Page images and extracted text
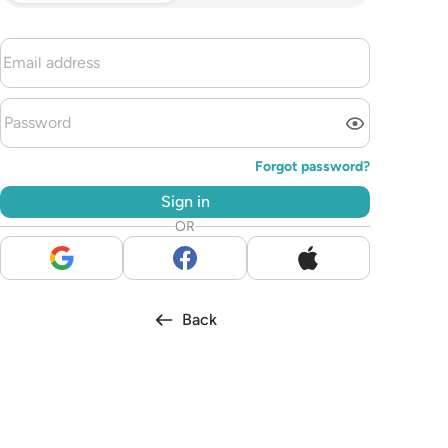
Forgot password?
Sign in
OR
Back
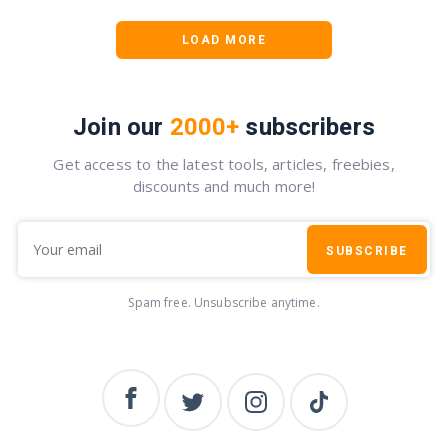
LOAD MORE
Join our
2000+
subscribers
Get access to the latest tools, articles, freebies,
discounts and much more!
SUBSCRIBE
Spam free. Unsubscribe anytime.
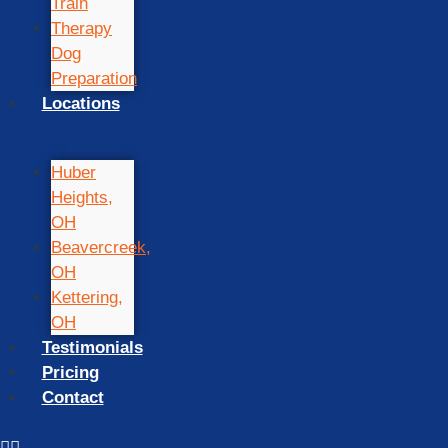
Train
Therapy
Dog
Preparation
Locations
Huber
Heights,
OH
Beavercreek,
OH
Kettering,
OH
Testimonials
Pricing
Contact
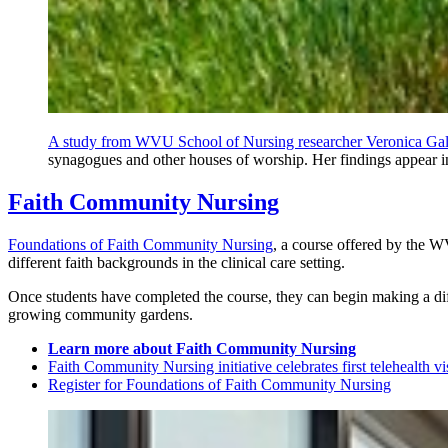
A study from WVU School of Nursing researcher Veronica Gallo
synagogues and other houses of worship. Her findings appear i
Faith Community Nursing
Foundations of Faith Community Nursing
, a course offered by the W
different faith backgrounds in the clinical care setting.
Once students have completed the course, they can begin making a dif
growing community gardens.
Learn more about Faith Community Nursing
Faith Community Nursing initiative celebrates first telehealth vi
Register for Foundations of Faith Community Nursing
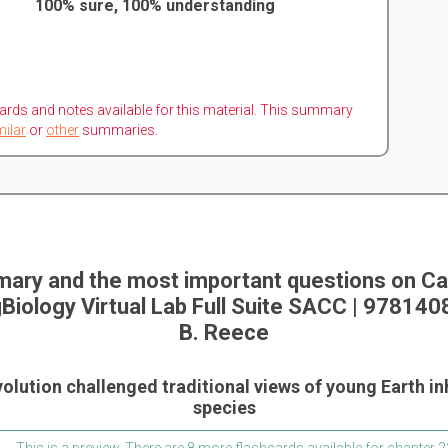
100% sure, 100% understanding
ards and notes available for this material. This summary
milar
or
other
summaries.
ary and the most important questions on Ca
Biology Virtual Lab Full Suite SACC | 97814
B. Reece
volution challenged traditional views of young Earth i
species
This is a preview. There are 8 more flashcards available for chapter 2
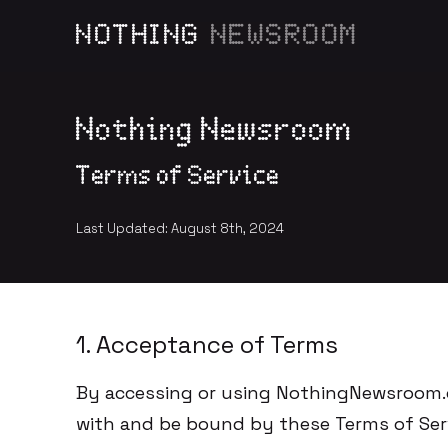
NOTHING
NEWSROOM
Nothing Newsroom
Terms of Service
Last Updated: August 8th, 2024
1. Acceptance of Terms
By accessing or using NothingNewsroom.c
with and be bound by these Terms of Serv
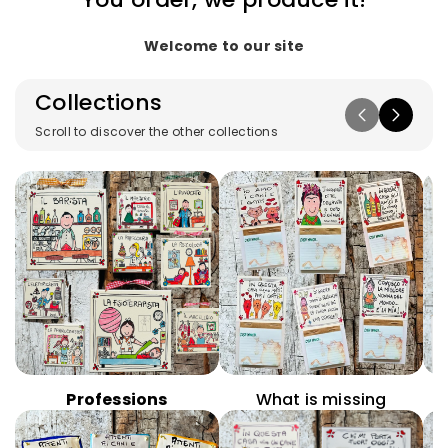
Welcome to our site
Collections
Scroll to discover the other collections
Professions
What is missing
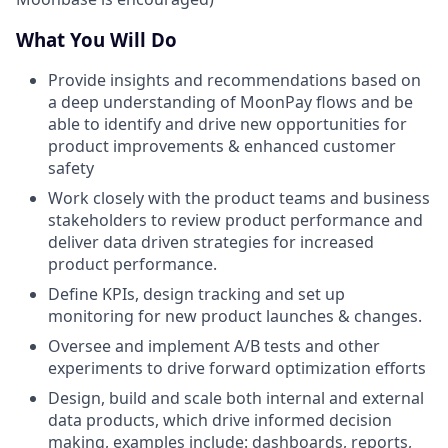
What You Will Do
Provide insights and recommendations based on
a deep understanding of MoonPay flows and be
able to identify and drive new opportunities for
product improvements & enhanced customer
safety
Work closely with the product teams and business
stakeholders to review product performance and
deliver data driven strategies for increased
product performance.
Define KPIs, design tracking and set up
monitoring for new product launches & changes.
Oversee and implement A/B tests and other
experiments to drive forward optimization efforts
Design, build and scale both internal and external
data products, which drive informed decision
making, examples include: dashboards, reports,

■ **Instructions to follow**
Find the word "understanding" in the entries above, then copy each line that holds it.

■ **Task answer**
100% sure, 100% understanding
a deep understanding of MoonPay flows and be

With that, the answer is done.